■ Task to complete
If a line of the material holds the string "Maximale", it counts; report the number of such lines alone.

■ Material for the task

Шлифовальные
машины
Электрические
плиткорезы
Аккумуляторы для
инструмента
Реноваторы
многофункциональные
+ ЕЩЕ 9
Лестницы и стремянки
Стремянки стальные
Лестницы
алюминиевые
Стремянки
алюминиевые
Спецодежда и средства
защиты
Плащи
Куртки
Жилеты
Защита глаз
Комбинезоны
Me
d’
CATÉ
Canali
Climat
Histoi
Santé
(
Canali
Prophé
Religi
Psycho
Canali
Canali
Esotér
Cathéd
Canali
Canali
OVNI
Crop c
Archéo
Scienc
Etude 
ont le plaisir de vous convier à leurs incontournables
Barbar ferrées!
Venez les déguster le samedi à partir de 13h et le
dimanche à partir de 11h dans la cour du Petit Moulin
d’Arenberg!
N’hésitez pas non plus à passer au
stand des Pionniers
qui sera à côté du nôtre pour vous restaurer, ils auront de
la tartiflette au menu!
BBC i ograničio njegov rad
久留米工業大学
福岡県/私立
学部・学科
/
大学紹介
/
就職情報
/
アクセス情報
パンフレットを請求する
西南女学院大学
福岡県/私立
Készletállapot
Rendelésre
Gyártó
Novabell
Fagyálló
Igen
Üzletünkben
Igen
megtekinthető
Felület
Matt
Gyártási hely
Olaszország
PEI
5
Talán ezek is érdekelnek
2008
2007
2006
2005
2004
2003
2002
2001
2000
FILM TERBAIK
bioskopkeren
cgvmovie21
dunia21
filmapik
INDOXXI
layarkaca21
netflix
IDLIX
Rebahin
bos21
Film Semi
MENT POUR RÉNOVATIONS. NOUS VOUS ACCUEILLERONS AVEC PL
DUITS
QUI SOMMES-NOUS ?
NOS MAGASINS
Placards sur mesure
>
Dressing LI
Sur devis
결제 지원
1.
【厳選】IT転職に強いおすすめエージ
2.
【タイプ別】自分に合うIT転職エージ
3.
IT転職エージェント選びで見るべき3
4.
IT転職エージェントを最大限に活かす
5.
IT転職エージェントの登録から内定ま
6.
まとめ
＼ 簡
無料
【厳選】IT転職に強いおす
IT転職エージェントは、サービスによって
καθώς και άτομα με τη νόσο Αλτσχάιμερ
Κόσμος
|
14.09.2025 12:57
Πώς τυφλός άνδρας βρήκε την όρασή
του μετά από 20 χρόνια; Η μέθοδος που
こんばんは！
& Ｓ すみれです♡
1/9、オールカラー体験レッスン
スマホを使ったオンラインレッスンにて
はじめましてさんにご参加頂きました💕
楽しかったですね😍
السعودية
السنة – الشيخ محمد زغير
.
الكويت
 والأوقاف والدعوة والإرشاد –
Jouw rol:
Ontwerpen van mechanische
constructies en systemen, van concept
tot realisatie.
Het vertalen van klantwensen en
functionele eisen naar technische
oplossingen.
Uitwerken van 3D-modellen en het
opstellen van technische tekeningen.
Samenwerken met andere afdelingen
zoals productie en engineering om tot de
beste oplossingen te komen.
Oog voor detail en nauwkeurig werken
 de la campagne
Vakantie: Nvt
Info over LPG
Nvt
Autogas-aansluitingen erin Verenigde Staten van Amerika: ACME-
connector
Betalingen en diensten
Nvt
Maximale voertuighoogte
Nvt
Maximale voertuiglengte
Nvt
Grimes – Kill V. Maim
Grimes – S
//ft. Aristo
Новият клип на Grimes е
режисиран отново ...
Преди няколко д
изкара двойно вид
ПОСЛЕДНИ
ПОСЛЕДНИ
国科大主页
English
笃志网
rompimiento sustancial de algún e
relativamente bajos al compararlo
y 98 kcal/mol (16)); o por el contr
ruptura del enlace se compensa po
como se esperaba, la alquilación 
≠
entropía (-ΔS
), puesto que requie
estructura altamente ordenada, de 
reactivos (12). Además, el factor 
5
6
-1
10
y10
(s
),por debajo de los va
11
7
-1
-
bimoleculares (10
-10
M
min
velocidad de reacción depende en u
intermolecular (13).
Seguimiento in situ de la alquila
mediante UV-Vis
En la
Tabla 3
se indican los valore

■ Written solution
2